Fake Fry, Fake Campaign

Last week the Russell Fry campaign sent out an email saying the campaign was “running red hot” but then went on to beg for money.
Nearly all political campaigns shade the truth and spin their message, but this email is a perfect example of just how much BS is coming from the Fry campaign.
If the Fry campaign actually gained momentum from the endorsement of Fry by Donald Trump, money would be pouring in. Obviously, it’s not.
Last week also saw a rumor begin making the rounds in Horry County that Ken Richardson was going to drop out of the race and endorse Fry.
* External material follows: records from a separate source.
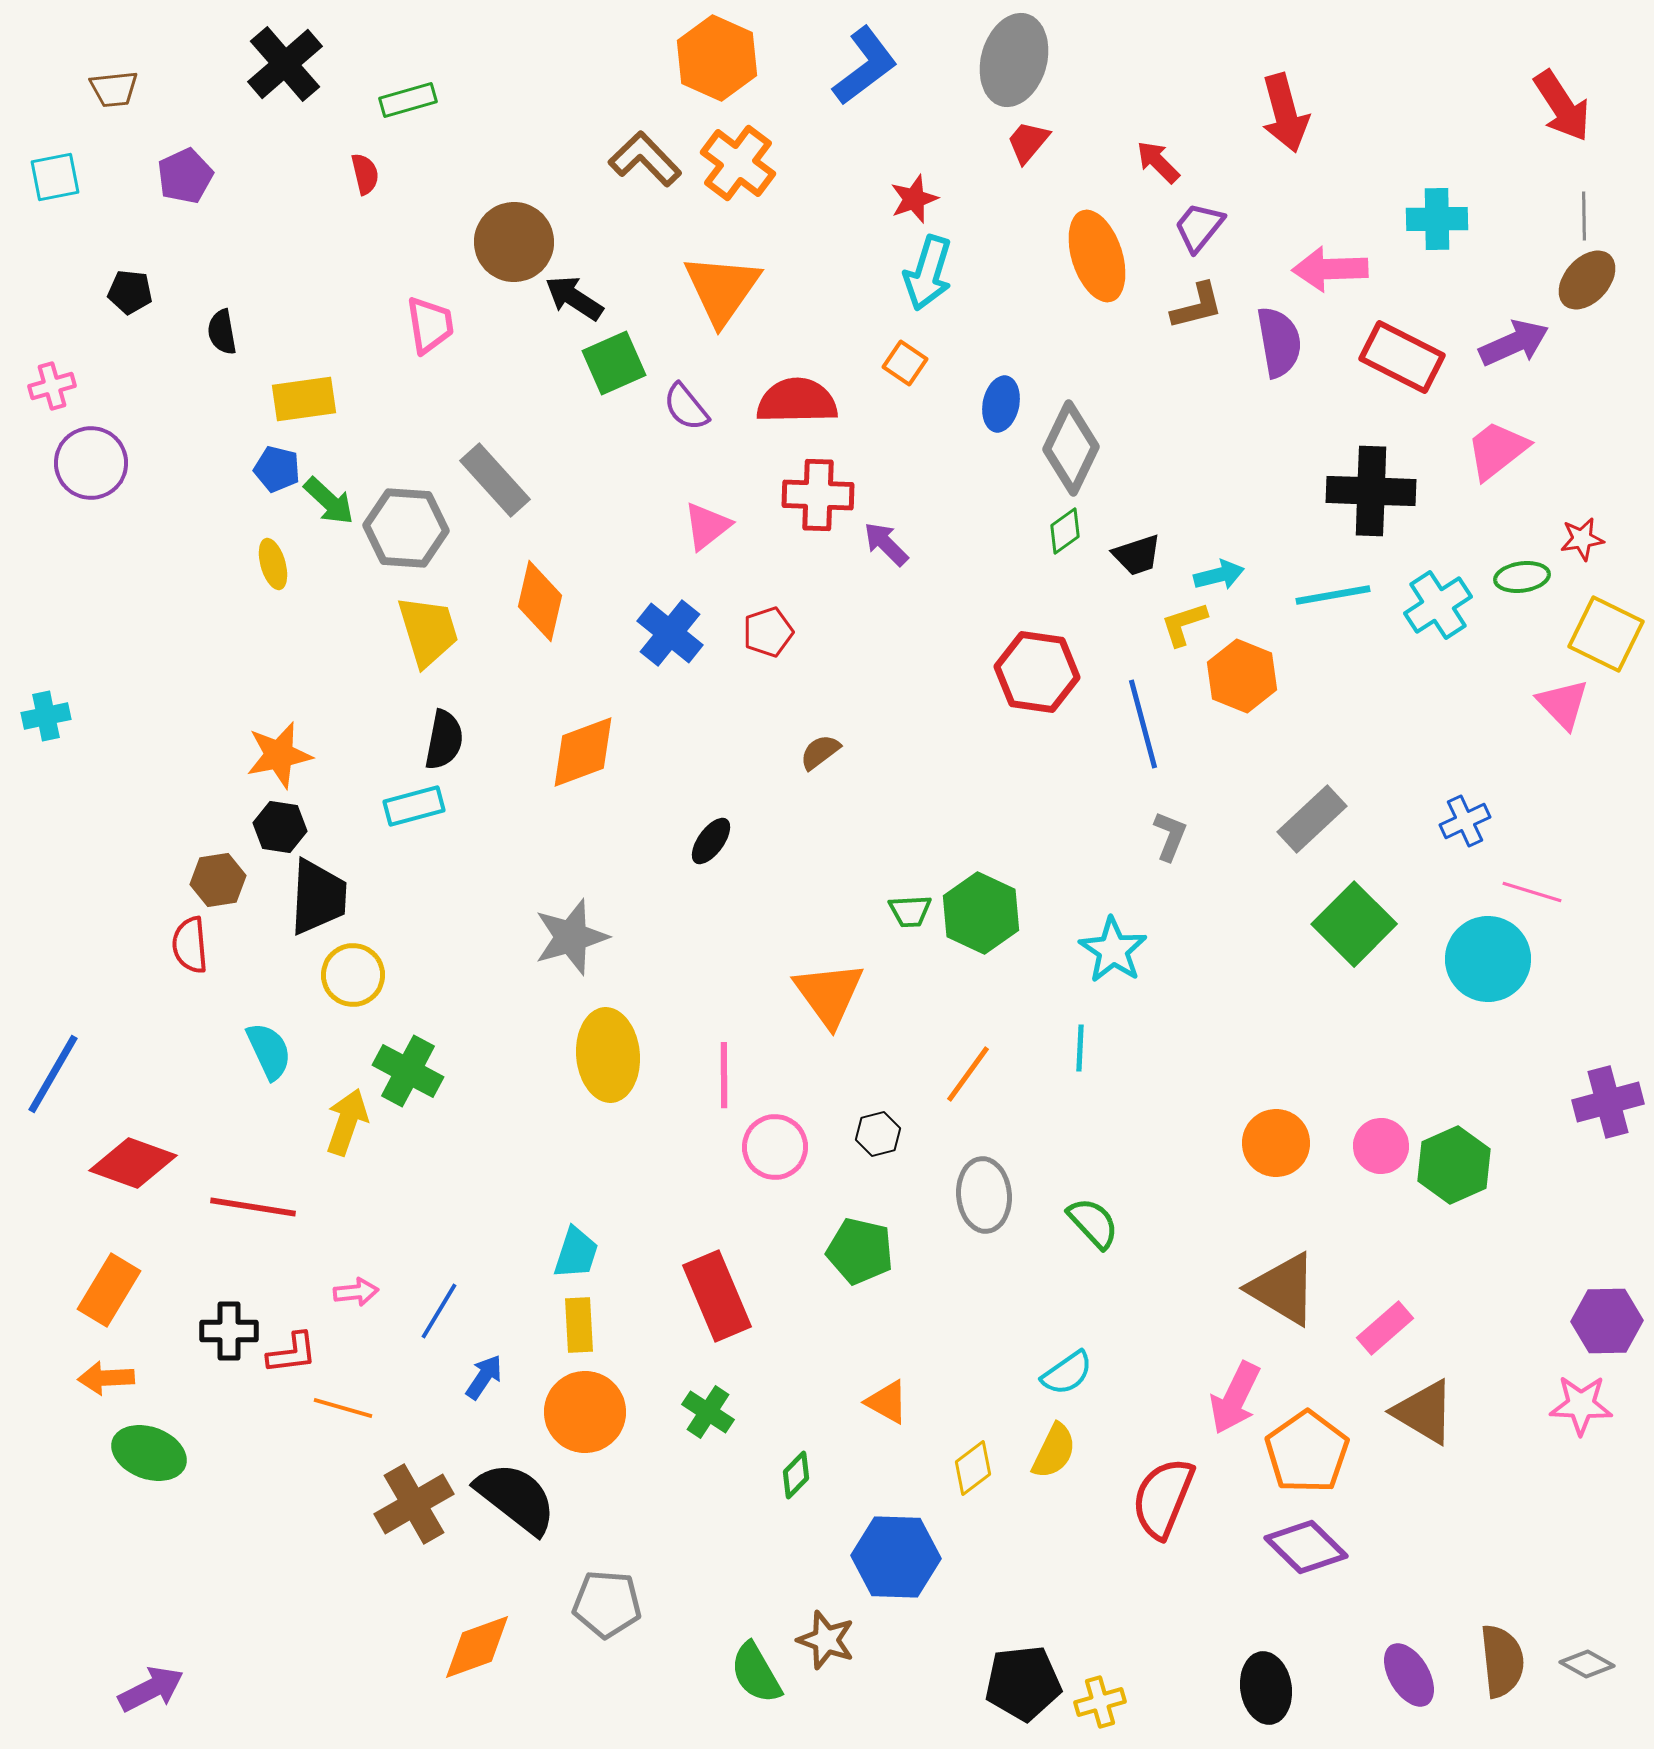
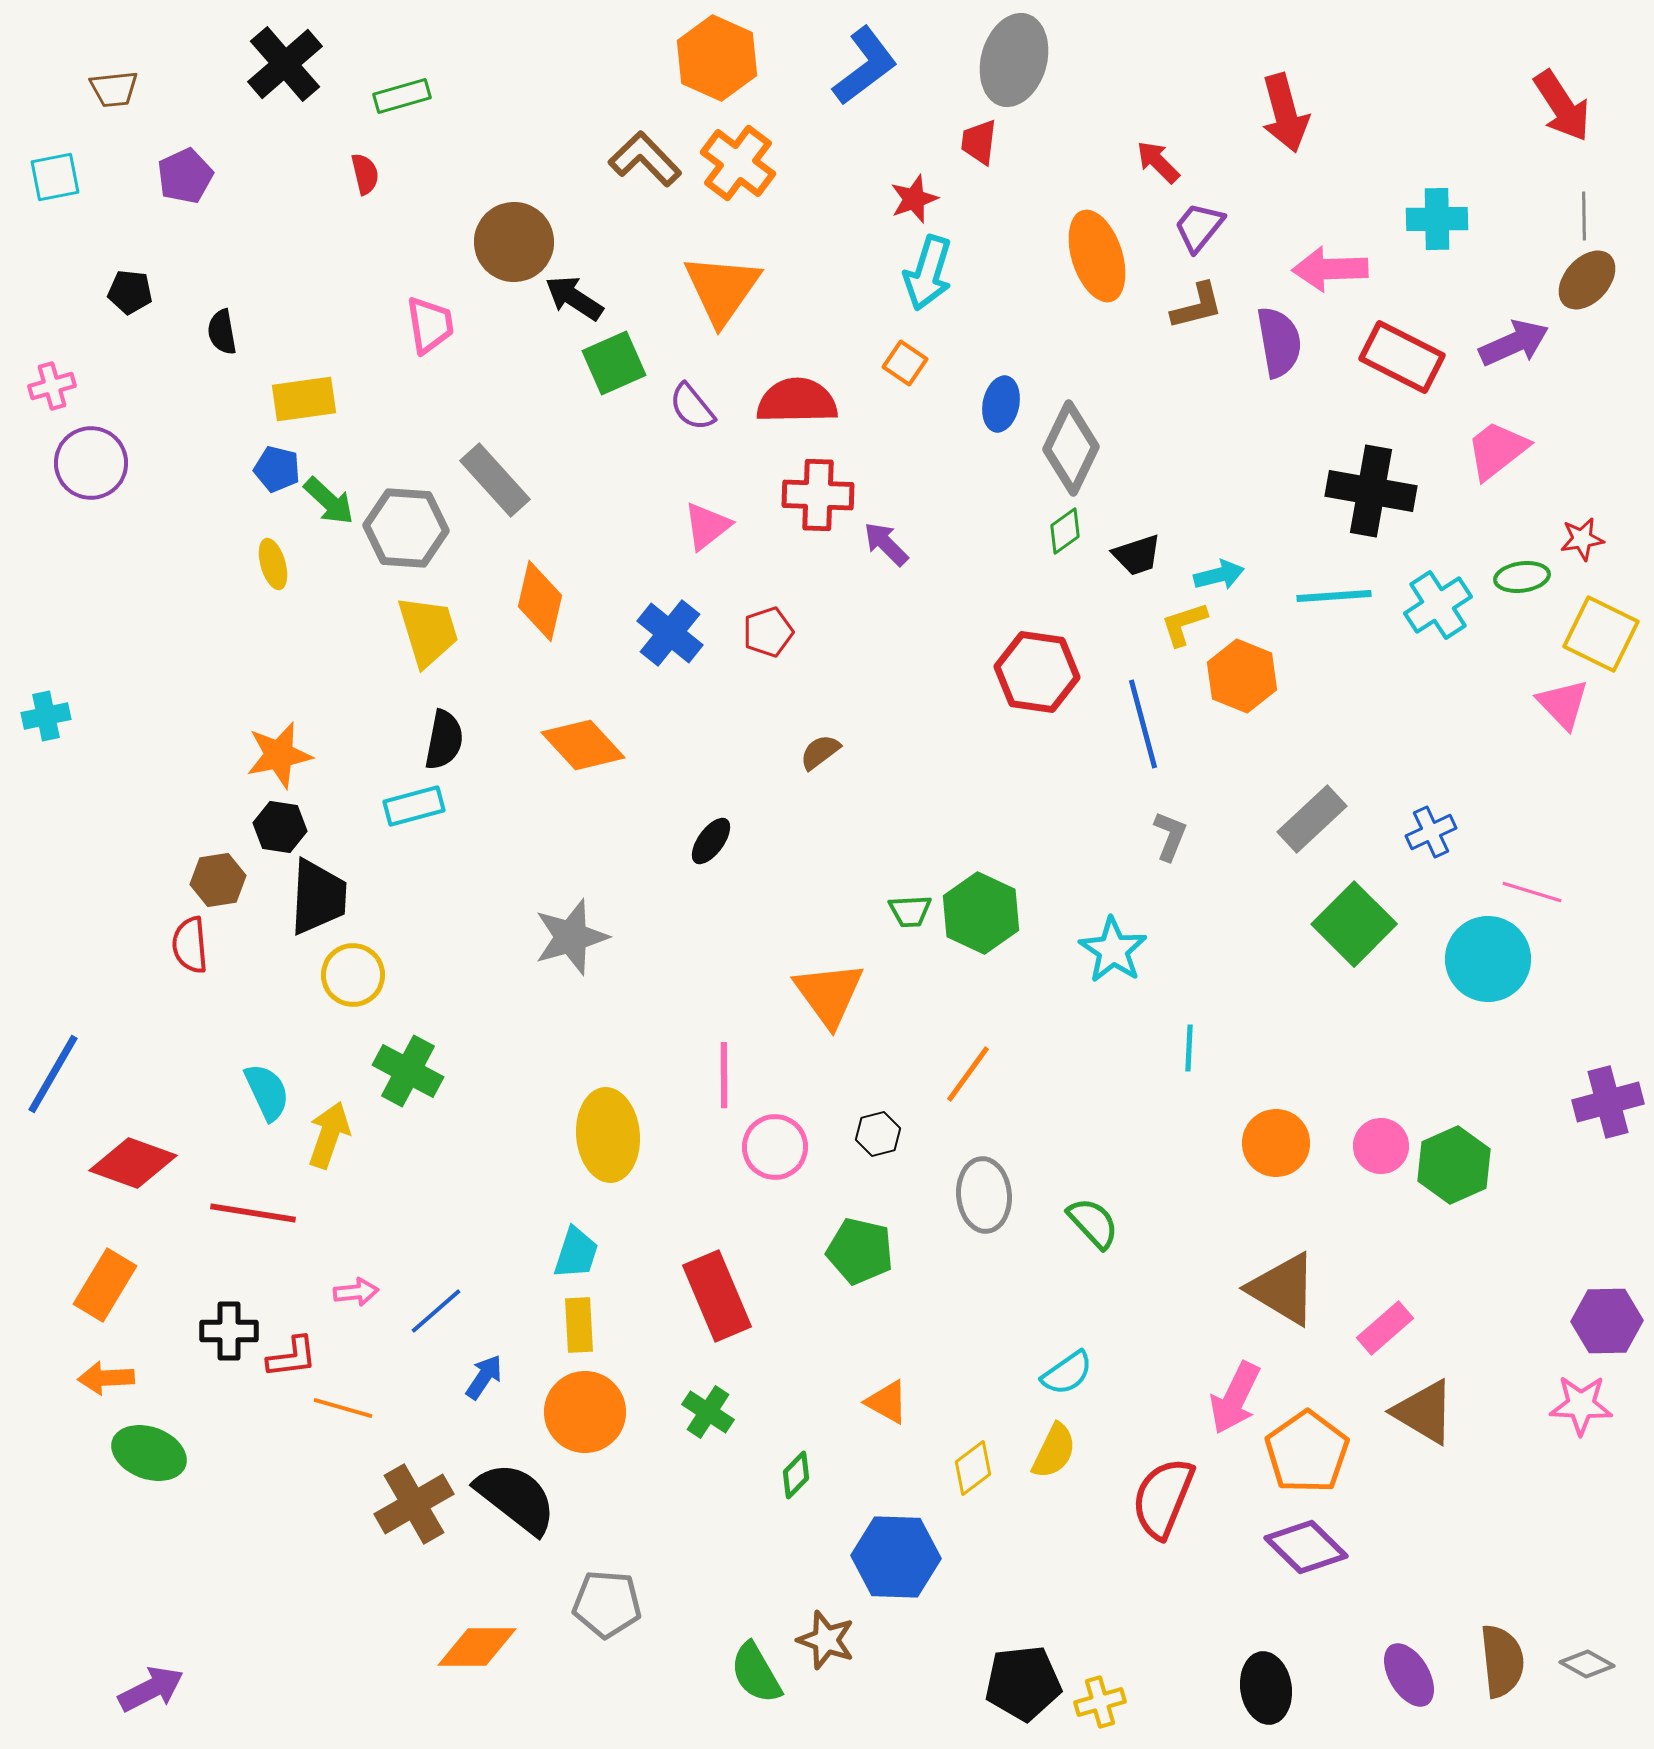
green rectangle at (408, 100): moved 6 px left, 4 px up
red trapezoid at (1028, 142): moved 49 px left; rotated 33 degrees counterclockwise
purple semicircle at (686, 407): moved 6 px right
black cross at (1371, 491): rotated 8 degrees clockwise
cyan line at (1333, 595): moved 1 px right, 1 px down; rotated 6 degrees clockwise
yellow square at (1606, 634): moved 5 px left
orange diamond at (583, 752): moved 7 px up; rotated 68 degrees clockwise
blue cross at (1465, 821): moved 34 px left, 11 px down
cyan line at (1080, 1048): moved 109 px right
cyan semicircle at (269, 1051): moved 2 px left, 41 px down
yellow ellipse at (608, 1055): moved 80 px down
yellow arrow at (347, 1122): moved 18 px left, 13 px down
red line at (253, 1207): moved 6 px down
orange rectangle at (109, 1290): moved 4 px left, 5 px up
blue line at (439, 1311): moved 3 px left; rotated 18 degrees clockwise
red L-shape at (292, 1353): moved 4 px down
orange diamond at (477, 1647): rotated 20 degrees clockwise
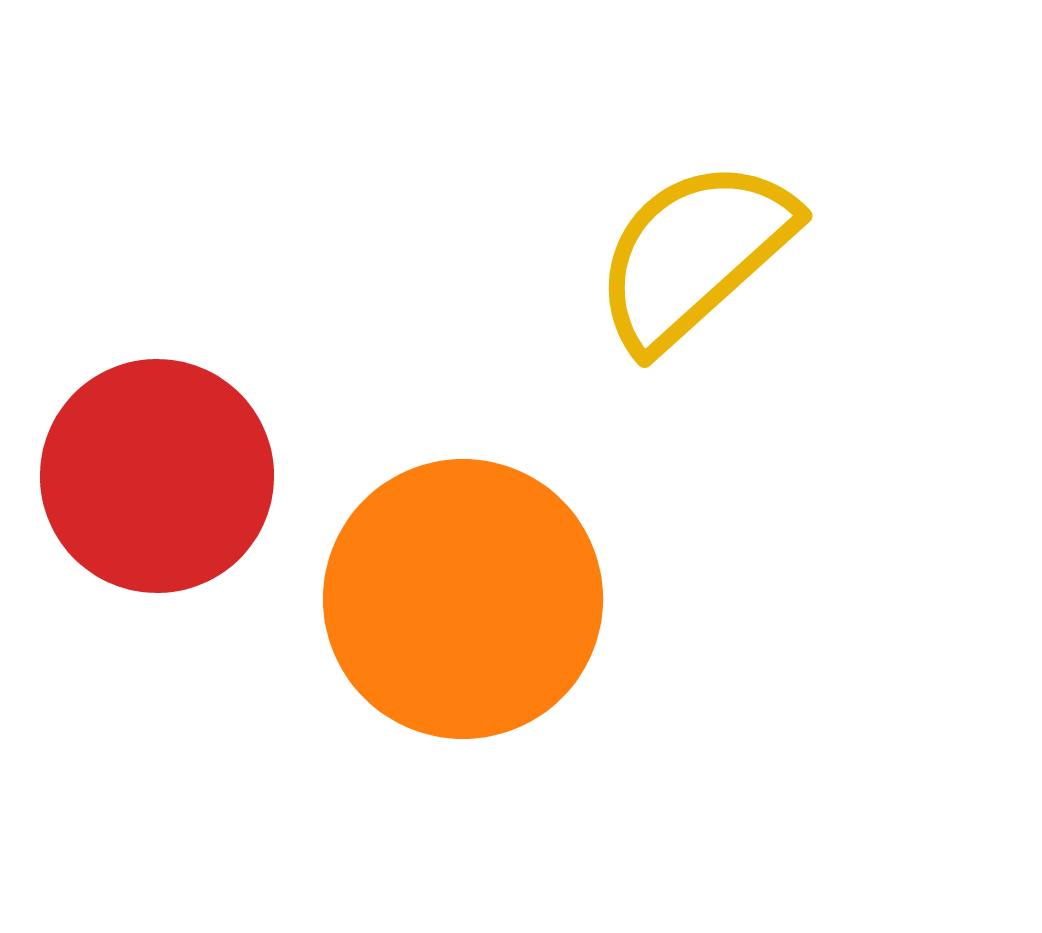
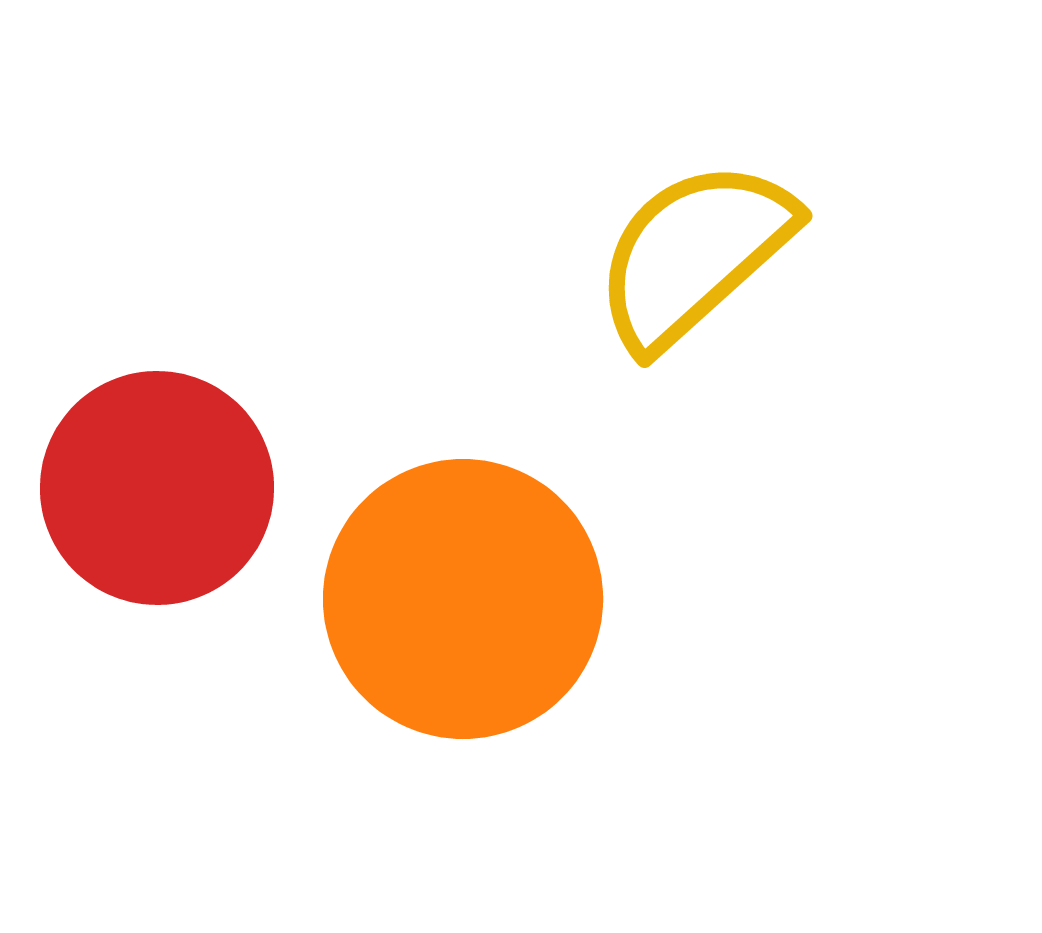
red circle: moved 12 px down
Nothing could be further from the truth. Richardson is not dropping out and he wouldn’t endorse Fry under any circumstances for any political office, let alone Congress.
And, an article appeared, authored by Audrey Hudson, which attempted to paint Fry as the only candidate in the race that has the leadership skills and conservative record to defeat Tom Rice in the upcoming June 2022 Republican Primary.
Hudson used examples such as Fry’s votes for the “heartbeat” bill and the “2nd Amendment” bill as proof of Fry’s conservative and constitutional credentials.
Of course, she didn’t mention Fry’s vote for the largest gas tax increase in state history, his attempt to have the state legislature dictate to Horry County that it must spend its hospitality tax revenue on Interstate 73 and his vote to allow extension of the Myrtle Beach Tourism Development Fee, which is nothing more than a giveaway of more than $30 million taxpayer dollars per year to the Myrtle Beach Chamber.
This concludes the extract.